I feel certain it’s me, with nothing to latch onto. While there’s just that one hand – but, still there’s nothing to latch onto, I wouldn’t want to be a parasite to this hand. The world that I survive in is cold, and cuts into me; then dresses the wound and tears it open, again and again and again.
It’s not even the conventional word, but a naked terror.
I’d often feel the stinging stab of loneliness. The water I drink, the food I nibble – they’d feel like needles pinching me, more often than not – even the pages of a book I was reading would threateningly gleam like razor blades.
“… there’s a difference between having no one because you’ve chosen it and having no one because everyone has been taken away.”
― Mr. Fox
While I’d agree that often this solitude, being alone did indeed feel good; but, it never felt right.
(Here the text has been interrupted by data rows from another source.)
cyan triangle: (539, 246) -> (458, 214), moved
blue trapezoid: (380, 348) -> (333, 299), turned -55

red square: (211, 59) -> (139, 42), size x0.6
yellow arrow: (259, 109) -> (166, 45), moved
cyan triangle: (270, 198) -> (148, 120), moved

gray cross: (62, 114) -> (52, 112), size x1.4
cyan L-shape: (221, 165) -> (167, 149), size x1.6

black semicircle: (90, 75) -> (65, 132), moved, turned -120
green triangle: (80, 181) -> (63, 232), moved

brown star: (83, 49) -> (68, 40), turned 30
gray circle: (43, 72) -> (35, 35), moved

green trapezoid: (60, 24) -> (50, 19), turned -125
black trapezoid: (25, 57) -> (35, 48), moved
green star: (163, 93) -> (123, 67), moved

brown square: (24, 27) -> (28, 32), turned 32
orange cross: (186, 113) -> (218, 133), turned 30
While I am learning my way around it and mapping it, it feels like a human experience – where we realize others aren’t our scratching posts for us, nor do they owe us their company or themselves.
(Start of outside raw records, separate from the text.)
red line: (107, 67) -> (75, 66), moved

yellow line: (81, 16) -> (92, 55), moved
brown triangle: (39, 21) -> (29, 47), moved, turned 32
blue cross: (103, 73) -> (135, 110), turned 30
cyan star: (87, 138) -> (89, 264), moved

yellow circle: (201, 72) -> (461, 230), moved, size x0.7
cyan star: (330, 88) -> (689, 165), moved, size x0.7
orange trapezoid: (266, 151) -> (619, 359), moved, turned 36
“God, but life is loneliness, despite all the opiates, despite the shrill tinsel gaiety of “parties” with no purpose, despite the false grinning faces we all wear. And when at last you find someone to whom you feel you can pour out your soul, you stop in shock at the words you utter – they are so rusty, so ugly, so meaningless and feeble from being kept in the small cramped dark inside you so long. Yes, there is joy, fulfillment and companionship – but the loneliness of the soul in its appalling self-consciousness is horrible and overpowering.”
― The Unabridged Journals of Sylvia Plath
This feeling runs deep and is rather scary, almost catastrophic! It’d seem I am lonely in some horrible way. While a fire burns me, all people see in a wisp of smoke! There’s a loneliness that one can see between the hands of the clock as they move.
It’s a helpless feeling, to feel this way.